On the other hand, Visual Track and Target, a system that is necessary for a series of actions in which several movement units and several muscles cooperatively coordinate contraction and relaxation to achieve desired movement in smooth motion, and to measure the attention and hand movement of the patient We implemented a Visual Spatial and Motor program that measures how long a patient can move a balloon in a thorn bush without breaking as the thorn bush moves.

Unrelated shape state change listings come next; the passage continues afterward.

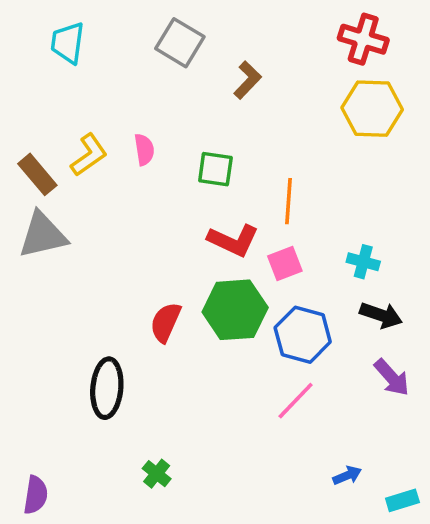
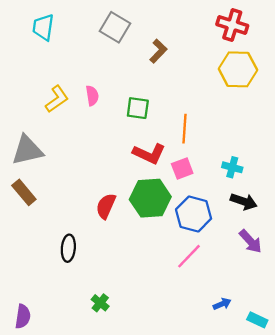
brown rectangle: (37, 174) -> (24, 192), moved
black ellipse: (107, 388) -> (68, 248), size x0.7
cyan rectangle: (402, 500) -> (257, 320), turned 42

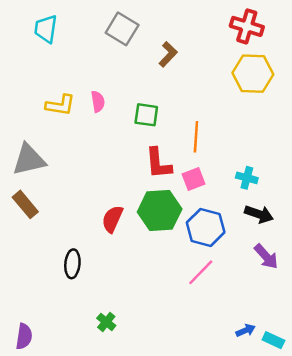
yellow L-shape: (57, 99) -> (60, 105), turned 44
red L-shape: (149, 154) -> (158, 163), turned 60
blue arrow: (222, 304) -> (246, 330), moved

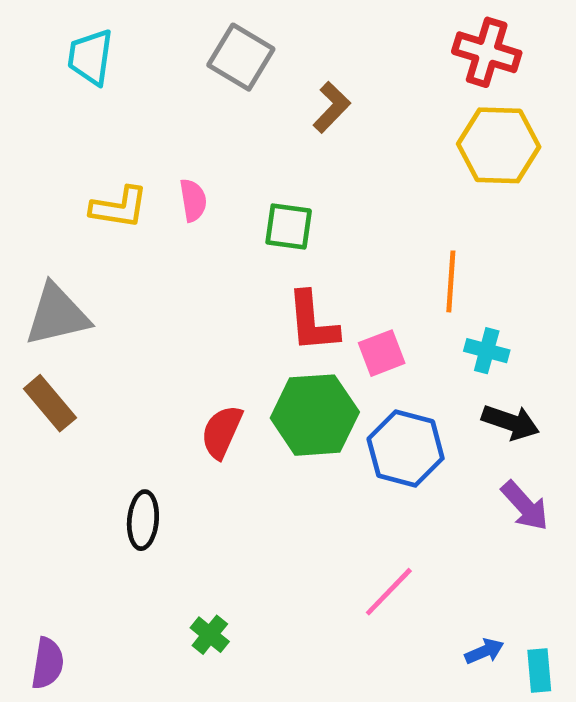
orange line: (196, 137) -> (451, 281), moved
pink line: (201, 272) -> (389, 592), moved
cyan rectangle: (273, 340) -> (539, 670), turned 60

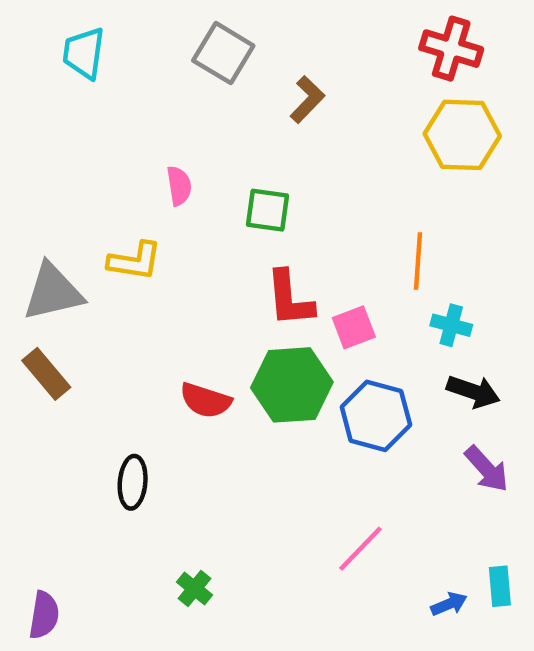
yellow L-shape: (119, 207) -> (135, 261), moved
red semicircle: (222, 432) -> (206, 400), turned -96
cyan rectangle: (539, 670) -> (500, 586), moved

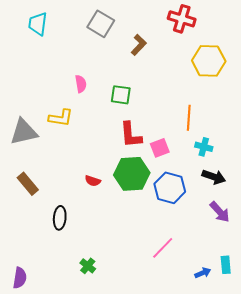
red cross: (451, 49) -> (182, 19), moved
brown rectangle: (46, 374) -> (28, 184), moved
red semicircle: (206, 400) -> (93, 181), size x0.7

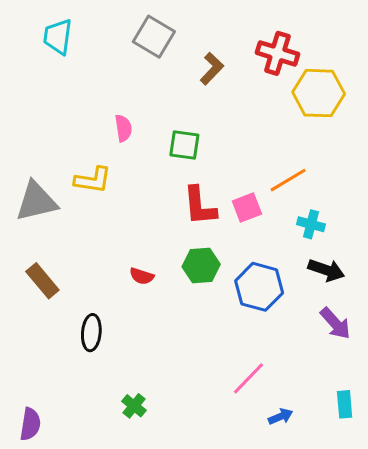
red cross: (182, 19) -> (277, 53), moved
orange line: (189, 118) -> (288, 180), turned 55
pink square: (160, 148) -> (247, 207), moved
green hexagon: (132, 174) -> (201, 265), size x0.7
blue arrow: (203, 273) -> (280, 417), moved

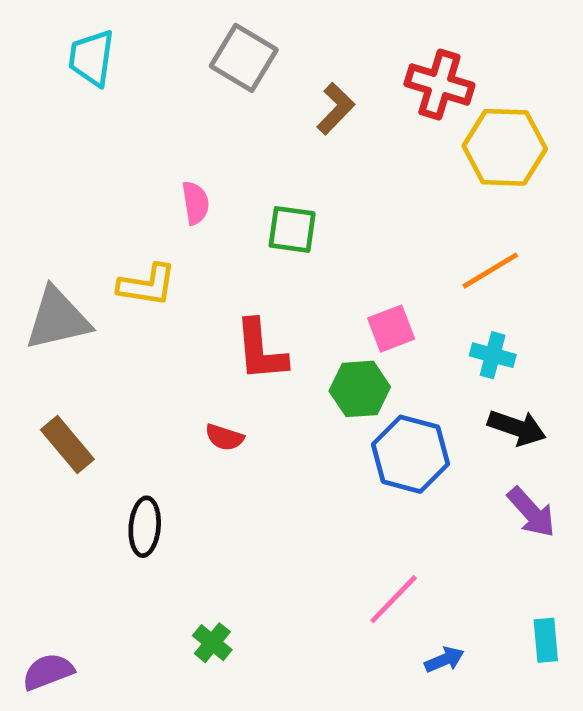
orange line: (288, 180) -> (490, 271), moved
red L-shape: (200, 206) -> (261, 350), moved
green hexagon: (201, 265) -> (360, 389), moved
purple semicircle: (30, 424) -> (48, 672), turned -120

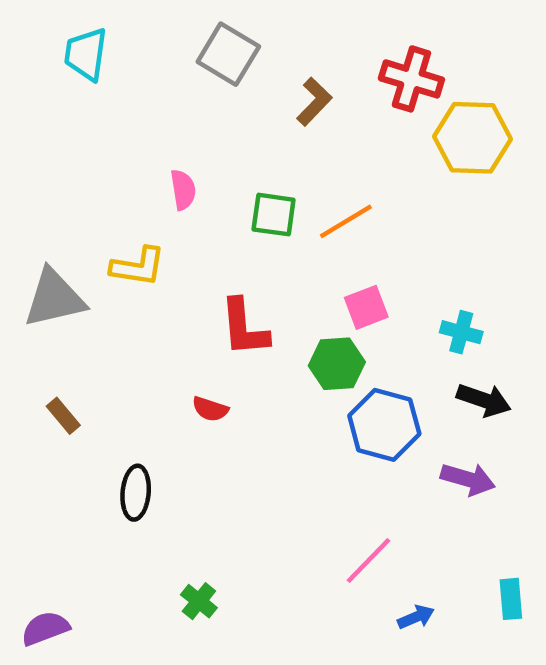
orange line: (490, 271) -> (346, 221), moved
brown rectangle: (67, 445) -> (63, 416), size x0.7
purple arrow: (531, 512) -> (468, 479), moved, turned -32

One. Visual Track and Target

18 is a flowchart illustrating a process of performing a Visual Track and Target function by the Visual Track and Target system. When the Visual Track and Target system starts with a program for measuring the attention of the patient and the movement of the hand, the screen is displayed. There is a square on the screen. If you take the tracking tool there, you can see the path the patient will follow, click on the squares along the path to reach the last square, and the program will measure how quickly the patient follows the path. Will be recorded.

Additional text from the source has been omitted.